Aspect (Column)	(154–3900 Hz / ~19.6 Mag.)	(149–3997 Hz / ~19.8 Mag.)
Spatial Form	Angular, fluted columns; rigid geometry	Curved, baroque, morphing forms
Scale & Hierarchy	Structured, classical hierarchy	Amplified scale, disrupted hierarchy
Light & Material	Sharp light, concrete/stone textures; austere illumination	Diffused light, surreal/polished textures
Symbolic Resonance	Power, solemnity, permanence — like a deep, solemn voice	Emotional, expressive, mythic — like an impassioned or rising voice
Architectural Mood	Civic monument or sacred memorial	Mythic cathedral or emotionally resonant dream space

Aspect (Plan)	(145–3108 Hz / ~21.0 Mag.)	(145–3100 Hz / ~19.4 Mag.)
Diagrammatic Form	Layered urban networks, axial bursts, high-density vector logic	Soft overlays, ecological zoning, recursive territorial stratification
Planning Scale & Intensity	Urban megastructures; rapid data-like energy	Regional/environmental scope; long-range balance
Visual Language	Sharp technical lines, saturated motion highlights, grid compression	Washed tones, organic textures, soft hierarchy
Symbolic Resonance	Clarity, strategy, verbal command as architectural imprint	Thoughtfulness, adaptability, wisdom through calm articulation
Cognitive Mood	Strategic urgency; controlled chaos	Meditative foresight; slow and steady structure of thought

Aspect (Story)	(146–3379 Hz / ~23.2 Mag.)	(149–3866 Hz / ~14.7 Mag.)
Narrative Form	Expressive curves, layered wood and fabric forms	Linear stacking, transparent layering
Spatial Language	Sensual, flowing, immersive gestures	Ascending sequence, restrained articulation
Light & Material	Rich grains, warm shadows, heavy contrast	Glassy gradients, subtle glows, minimal contrasts
Symbolic Resonance	Emotional storytelling, memory and presence	Quiet elegance, introspective progression
Atmospheric Mood	Theatrical and emotive spatial drama	Calm, intellectual, and contemplative ascent

6. Findings and Discussion: Sound as a Semiotic Agent in AI-Driven Architectural Design

This study examined how vocal characteristics, specifically pitch range, vocal magnitude, rhythm, and tone, are interpreted by AI (specifically MidJourney v6) when generating architectural and urban design outputs. The results (Table 4) demonstrate that AI does not simply convert inputs into visuals but instead conducts a multimodal synthesis in which sound functions as a symbolic language, influencing material articulation, spatial composition, and atmospheric mood (van Leeuwen, 1999; Barthes, 1977).
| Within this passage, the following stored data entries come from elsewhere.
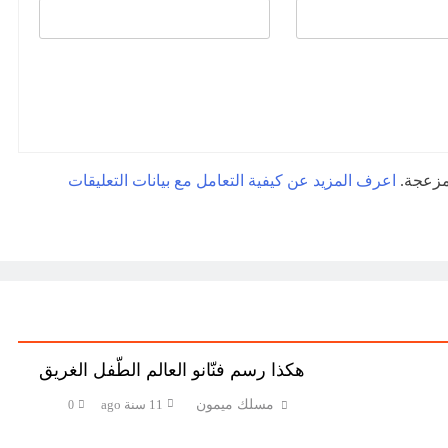
لمزعجة.
اعرف المزيد عن كيفية التعامل مع بيانات التعليقات
هكذا رسم فنّانو العالم الطّفل الغريق
مسلك ميمون
11 سنة ago
0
Table 4: Acoustic Observations and Theoretical Implications (by Author).

Design Terms	Observed Pattern	Theoretical Implication
1 Vault: Spatial Tension and Emotional Charge	Low pitch produces grounded arches; high pitch results in theatrical distortion.	AI interprets vocal tension as spatial drama, suggesting voice can encode emotional tension in form.
2 Shell: Biomorphic Calm vs Dynamic Enclosure	Calm delivery yields meditative curves; dynamic tone creates flowing, aggressive shells.	Prosodic force maps onto spatial enclosure logic—suggesting AI visualises intensity as enclosure morphology.
3 Column: Monumentality and Expressive Verticality	Stable tone results in civic monumentality; expressive vocal range generates mythic forms.	Expressive range in voice drives typological shifts, indicating affect as an architectural classifier.
4 Plan: Urban Logic and Rhythmic Modulation	Urgent tone leads to sprawling, diagrammatic patterns; calm tone generates coherent layouts.	AI uses rhythm and vocal urgency to spatialise pacing and density, showing speech tempo as urban logic.
5 Story: Narrative Emotion and Atmospheric Layering	High-pitched inputs result in dramatic layering and emotional visuals; low-pitched voices yield serene, vertical structures.	Emotional tone in voice constructs narrative atmosphere, revealing voice as a symbolic-organising principle.

Spatial Form and Pitch-Magnitude Translation

Across the dataset, pitch and magnitude variations showed consistent effects on spatial geometry:

Lower to moderate pitch with steady magnitude (e.g., columns at 154–3900 Hz, ~19.6 magnitude) produced monumental, orthogonal forms conveying structural integrity and calm authority.

Higher pitch with dynamic magnitude (e.g., shells at 146–3991 Hz, stories at ~23.2) yielded fluid, expressive geometries, evoking motion, disruption, and emotional intensity. These findings suggest that pitch is interpreted as a cue for curvature and formal complexity, while magnitude signals scale and spatial pressure. These interpretations align with auditory semiotics, where high pitch often connotes urgency or energy, and low pitch suggests solemnity or stability (Gaver, 1993).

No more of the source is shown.